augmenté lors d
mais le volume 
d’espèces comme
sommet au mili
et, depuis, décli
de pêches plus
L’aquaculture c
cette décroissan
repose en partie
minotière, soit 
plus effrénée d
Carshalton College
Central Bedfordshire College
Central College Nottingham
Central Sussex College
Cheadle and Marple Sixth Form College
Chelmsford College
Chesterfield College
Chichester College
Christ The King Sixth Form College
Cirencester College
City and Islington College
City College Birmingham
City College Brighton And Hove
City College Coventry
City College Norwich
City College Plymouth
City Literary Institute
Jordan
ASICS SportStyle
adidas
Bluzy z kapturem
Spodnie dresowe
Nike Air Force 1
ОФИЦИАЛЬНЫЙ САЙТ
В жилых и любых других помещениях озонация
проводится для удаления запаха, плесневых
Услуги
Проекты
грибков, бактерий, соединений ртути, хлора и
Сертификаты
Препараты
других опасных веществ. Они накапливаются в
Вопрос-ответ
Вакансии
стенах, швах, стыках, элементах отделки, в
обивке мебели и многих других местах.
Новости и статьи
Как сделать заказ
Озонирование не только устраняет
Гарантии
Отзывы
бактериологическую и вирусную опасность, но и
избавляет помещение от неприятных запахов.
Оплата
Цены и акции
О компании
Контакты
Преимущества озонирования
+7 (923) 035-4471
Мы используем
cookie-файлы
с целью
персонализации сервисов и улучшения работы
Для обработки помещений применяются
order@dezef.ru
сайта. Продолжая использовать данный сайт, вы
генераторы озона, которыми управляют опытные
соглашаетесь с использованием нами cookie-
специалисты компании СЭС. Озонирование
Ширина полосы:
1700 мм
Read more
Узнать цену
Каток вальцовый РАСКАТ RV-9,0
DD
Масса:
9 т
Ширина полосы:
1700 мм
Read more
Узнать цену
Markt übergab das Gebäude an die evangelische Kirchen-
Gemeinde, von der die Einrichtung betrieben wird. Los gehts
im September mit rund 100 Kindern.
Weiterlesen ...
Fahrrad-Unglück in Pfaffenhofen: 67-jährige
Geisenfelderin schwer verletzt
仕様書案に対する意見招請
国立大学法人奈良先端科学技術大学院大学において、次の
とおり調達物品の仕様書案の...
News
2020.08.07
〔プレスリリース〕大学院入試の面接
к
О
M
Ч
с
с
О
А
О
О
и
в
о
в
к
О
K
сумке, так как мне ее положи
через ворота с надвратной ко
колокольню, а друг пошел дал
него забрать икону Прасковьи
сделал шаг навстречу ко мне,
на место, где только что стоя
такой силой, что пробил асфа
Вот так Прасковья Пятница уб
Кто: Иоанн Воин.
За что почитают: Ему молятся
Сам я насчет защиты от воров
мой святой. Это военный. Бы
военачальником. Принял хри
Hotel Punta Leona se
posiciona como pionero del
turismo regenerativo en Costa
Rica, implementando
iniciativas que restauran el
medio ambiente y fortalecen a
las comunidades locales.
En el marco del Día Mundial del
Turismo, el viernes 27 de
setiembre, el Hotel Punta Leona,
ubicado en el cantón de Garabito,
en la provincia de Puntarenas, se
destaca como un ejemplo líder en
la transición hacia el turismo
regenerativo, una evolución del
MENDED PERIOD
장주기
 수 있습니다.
·····
What the exercise asks:
Find the lines in the entries above where "других" occurs, and copy each of them.

Solution to this task:
В жилых и любых других помещениях озонация
других опасных веществ. Они накапливаются в
обивке мебели и многих других местах.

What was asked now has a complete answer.